When I’m working w/ a horse for the 1st time I touch & rub them a lot plus talk to them.  Horses love to be scratched & you’ve probably seen horses in the pasture scratching each other.  Most of the time they’re helping each other by scratching areas they can’t reach, but they’re also buddies & very familiar w/ each other.  When I’m curry combing a horse sometimes I’ve seen him wiggling his nose because it feels good. Grooming your horse & in a kind way is the 1st part to let your horse know you’re good.

When a horse is rideable I use the reward of touch & voice when they’re doing something right.  You need to respond fast so they understand what they just did is good.  Wait too long & they won’t associate what action was good & what you wanted, so praise them w/ touch maybe by rubbing the neck & also talking to them.  They learn fast by your repeated actions.

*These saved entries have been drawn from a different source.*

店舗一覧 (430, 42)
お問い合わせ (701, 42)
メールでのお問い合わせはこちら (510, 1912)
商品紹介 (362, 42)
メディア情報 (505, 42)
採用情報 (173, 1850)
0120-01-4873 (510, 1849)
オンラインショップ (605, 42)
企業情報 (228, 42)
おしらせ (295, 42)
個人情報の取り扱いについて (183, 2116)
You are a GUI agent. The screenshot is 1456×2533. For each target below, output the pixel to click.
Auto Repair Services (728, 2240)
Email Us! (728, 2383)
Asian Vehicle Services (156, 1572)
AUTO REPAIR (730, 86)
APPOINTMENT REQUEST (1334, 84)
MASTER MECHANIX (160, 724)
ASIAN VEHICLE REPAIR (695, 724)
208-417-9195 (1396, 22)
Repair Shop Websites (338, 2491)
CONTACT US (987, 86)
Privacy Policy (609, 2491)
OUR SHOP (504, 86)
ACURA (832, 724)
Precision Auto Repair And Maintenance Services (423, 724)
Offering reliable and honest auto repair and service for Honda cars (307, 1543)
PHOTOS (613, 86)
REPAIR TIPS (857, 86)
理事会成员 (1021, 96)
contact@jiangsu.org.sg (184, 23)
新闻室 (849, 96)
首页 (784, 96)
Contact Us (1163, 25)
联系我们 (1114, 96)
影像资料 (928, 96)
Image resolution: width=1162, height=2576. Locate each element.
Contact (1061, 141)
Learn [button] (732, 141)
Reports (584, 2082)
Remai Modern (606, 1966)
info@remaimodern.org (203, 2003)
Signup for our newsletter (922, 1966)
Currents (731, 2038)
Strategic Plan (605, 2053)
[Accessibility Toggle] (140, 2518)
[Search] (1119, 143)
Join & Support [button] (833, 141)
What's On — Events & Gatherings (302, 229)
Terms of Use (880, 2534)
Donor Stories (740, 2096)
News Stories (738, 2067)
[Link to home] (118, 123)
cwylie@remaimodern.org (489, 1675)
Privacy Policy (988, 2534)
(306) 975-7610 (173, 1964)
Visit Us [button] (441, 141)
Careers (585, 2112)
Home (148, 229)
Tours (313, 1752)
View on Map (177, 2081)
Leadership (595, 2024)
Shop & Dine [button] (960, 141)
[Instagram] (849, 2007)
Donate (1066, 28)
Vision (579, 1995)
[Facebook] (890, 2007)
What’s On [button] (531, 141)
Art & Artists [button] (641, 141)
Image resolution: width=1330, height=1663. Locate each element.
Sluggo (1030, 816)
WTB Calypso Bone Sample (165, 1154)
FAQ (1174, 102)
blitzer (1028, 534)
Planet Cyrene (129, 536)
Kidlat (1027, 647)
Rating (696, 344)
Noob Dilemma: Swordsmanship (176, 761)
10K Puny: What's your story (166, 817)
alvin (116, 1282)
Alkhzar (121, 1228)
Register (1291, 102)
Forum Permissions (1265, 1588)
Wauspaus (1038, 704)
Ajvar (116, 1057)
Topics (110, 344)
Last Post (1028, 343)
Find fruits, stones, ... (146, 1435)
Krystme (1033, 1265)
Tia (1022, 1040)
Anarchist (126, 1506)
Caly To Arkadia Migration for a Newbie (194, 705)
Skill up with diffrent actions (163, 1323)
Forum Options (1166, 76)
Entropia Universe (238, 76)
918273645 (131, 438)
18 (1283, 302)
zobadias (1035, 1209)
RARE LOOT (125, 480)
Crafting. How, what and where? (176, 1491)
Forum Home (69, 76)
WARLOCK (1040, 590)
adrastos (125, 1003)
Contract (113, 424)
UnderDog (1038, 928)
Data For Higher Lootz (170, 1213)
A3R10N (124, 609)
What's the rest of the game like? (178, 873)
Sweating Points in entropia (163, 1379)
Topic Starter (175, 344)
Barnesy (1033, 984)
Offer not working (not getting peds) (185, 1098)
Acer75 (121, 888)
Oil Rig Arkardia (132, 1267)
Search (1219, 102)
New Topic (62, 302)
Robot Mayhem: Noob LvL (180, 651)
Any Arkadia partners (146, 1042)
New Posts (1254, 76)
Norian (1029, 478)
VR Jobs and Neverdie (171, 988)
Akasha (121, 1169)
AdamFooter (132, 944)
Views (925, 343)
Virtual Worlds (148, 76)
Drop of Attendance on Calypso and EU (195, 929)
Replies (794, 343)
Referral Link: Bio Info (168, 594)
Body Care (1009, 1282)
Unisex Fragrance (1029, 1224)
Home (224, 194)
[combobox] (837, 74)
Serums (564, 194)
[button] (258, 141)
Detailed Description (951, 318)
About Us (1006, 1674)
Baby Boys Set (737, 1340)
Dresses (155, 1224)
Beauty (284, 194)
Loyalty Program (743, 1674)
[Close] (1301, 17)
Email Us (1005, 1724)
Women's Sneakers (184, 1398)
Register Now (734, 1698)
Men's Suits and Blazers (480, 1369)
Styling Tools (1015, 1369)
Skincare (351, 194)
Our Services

We had a big black Saddlebred Horse that I constantly talked to when I was working him by saying walk when I wanted him to do that, trot when that’s what he needed to do, & the same w/ canter.  When cantering him I would gently  pull on the rein toward the rail & say “canter”, & he’d canter w/ the correct lead.  Our son was 10 & started showing him in Country Pleasure Classes & did a wonderful job because the horse was trained to voice commands.  The horse was great on association & even while cross-tied I would always start grooming him the same way.  I would get a hoof pick & immediately he would have his leg up ready for me.  I’d go to his back left, & his leg was up ready for me & same thing on the rest of his legs.  He knew I was heading there & he associated what to do next w/ my actions.

I’ve also used praise when teaching a horse to rack.  This is a gait that isn’t natural for a horse.  I have my horse shoer put heavy shoes on his back feet & leave him barefoot on the front.  When a horse trots his diagonal feet come up @  the same time & this is  bouncy so the rider usually needs to post.  If a horse is pacing both side feet come up @ the same time.  A rack is very close to a pace, but his side feet come up not quite @ the same time.  If you’d work your horse outside on firm ground, when he’s trotting you can hear a 2 beat of the his feet hitting the ground.  Most of the time the rider will need to post in his saddle.  A pace is smooth, will have a slight swing motion & is smooth for the rider.  This will have a 2 beat too.  The rack is also a smooth ride, but the beat will be different.  You will hear a 1,2, 3, 4 beat if the horse is doing it right.  When I’m 1st starting a horse to rack & I know they’re doing the correct beat, I will stop them & praise w/ voice & rubbing their neck or back.  Then we start again.  They understand they had done something correctly & usually continue further each time.  It isn’t long before we’re traveling quite a few feet racking.

All animals enjoy being rewarded , especially horses & remember to praise them a lot when they’re being good.  A mean rider hitting his horse when he thinks it isn’t doing something right will make a mean horse.  He will not learn very fast plus you’ll both be miserable.